Application of significant KASP markers
Further, we used the three markers to test 164 F6 lines, and 15 lines with GPC-increased alleles showed an average GPC of 14.85%, which was significantly higher than 13.15% for eight lines with GPC-decreased alleles (Fig. 6 and Supplemental Table S4), thus indicating a good selection effect.
Exploration of candidate genes in the significant intervals
The published IWGSC reference sequence provided detailed information for the identification of candidate genes, and 607, 42, and 235 high confidence (HC) genes were identified in the intervals of Kgpc-2B, Kgpc-2D, and Kgpc-4A, respectively (Supplemental Table S5). We also analyzed the homologous genes of Gpc-B1, and a homologous gene of TraesCS4A01G242700 was found in the interval of Kgpc-4A. Further, TraesCS4A01G242700 of the parents, Ningmai 9 and Yangmai 158, was sequenced (Supplemental Table S6), however, no sequence difference were found.
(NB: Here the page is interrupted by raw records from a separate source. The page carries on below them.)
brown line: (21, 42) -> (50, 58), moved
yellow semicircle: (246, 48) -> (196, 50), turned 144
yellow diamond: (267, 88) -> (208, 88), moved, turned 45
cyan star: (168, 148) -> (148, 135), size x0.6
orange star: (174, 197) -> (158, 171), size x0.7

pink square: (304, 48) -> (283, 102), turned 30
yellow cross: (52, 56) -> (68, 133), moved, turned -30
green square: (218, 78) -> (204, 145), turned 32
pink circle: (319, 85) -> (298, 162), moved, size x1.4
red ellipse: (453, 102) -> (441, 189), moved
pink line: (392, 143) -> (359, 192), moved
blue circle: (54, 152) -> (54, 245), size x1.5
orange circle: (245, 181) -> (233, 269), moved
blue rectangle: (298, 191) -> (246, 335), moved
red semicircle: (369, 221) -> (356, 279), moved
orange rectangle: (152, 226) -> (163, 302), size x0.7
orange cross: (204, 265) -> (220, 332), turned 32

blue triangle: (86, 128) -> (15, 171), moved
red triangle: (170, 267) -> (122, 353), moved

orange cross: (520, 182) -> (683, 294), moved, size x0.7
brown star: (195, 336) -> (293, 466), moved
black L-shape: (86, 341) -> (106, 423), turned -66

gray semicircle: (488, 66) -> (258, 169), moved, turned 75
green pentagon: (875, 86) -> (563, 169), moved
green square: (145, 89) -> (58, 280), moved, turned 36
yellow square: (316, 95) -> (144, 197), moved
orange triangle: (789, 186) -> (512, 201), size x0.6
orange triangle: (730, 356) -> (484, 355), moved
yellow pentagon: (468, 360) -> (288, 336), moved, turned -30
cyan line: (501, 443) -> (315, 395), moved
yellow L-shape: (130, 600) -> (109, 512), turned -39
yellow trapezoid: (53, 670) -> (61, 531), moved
Gene expression data of TraesCS4A01G242700 was extracted from WheatEXP, indicating that TraesCS4A01G242700 was expressed in the grain, leaf, spike, and roots, and it showed the highest expression level in roots (Supplemental Table S7). In addition, 23 of the HC genes in the interval of Kgpc-2D expressed in different tissues at reproductive stage, and 17 expressed in the grain were analyzed (Supplemental Table S8).